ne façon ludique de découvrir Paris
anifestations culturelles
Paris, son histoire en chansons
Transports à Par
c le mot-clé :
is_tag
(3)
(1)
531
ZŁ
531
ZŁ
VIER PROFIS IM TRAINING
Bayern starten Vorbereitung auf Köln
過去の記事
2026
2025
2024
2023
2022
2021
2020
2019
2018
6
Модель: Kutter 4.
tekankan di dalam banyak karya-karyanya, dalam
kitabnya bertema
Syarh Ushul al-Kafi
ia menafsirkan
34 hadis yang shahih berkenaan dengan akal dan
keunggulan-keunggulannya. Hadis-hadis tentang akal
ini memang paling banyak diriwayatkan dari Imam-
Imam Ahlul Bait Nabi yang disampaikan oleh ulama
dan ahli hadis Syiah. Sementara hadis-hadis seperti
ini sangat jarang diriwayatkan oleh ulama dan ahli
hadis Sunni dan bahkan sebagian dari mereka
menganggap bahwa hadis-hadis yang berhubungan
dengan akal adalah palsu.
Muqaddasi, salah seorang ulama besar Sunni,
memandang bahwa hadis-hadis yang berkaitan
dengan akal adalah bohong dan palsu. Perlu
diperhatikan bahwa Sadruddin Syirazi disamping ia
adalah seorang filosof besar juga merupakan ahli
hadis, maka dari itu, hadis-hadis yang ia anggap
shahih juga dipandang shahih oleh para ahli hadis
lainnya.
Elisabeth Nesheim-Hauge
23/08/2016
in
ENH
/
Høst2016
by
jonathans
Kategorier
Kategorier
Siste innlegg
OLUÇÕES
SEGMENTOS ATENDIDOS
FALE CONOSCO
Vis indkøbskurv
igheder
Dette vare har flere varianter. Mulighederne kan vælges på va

_ _ _ _ _ _ _

Directions —
All lines in the listing above that contain "yang" should be shown.

Response —
34 hadis yang shahih berkenaan dengan akal dan
Imam Ahlul Bait Nabi yang disampaikan oleh ulama
menganggap bahwa hadis-hadis yang berhubungan
memandang bahwa hadis-hadis yang berkaitan
hadis, maka dari itu, hadis-hadis yang ia anggap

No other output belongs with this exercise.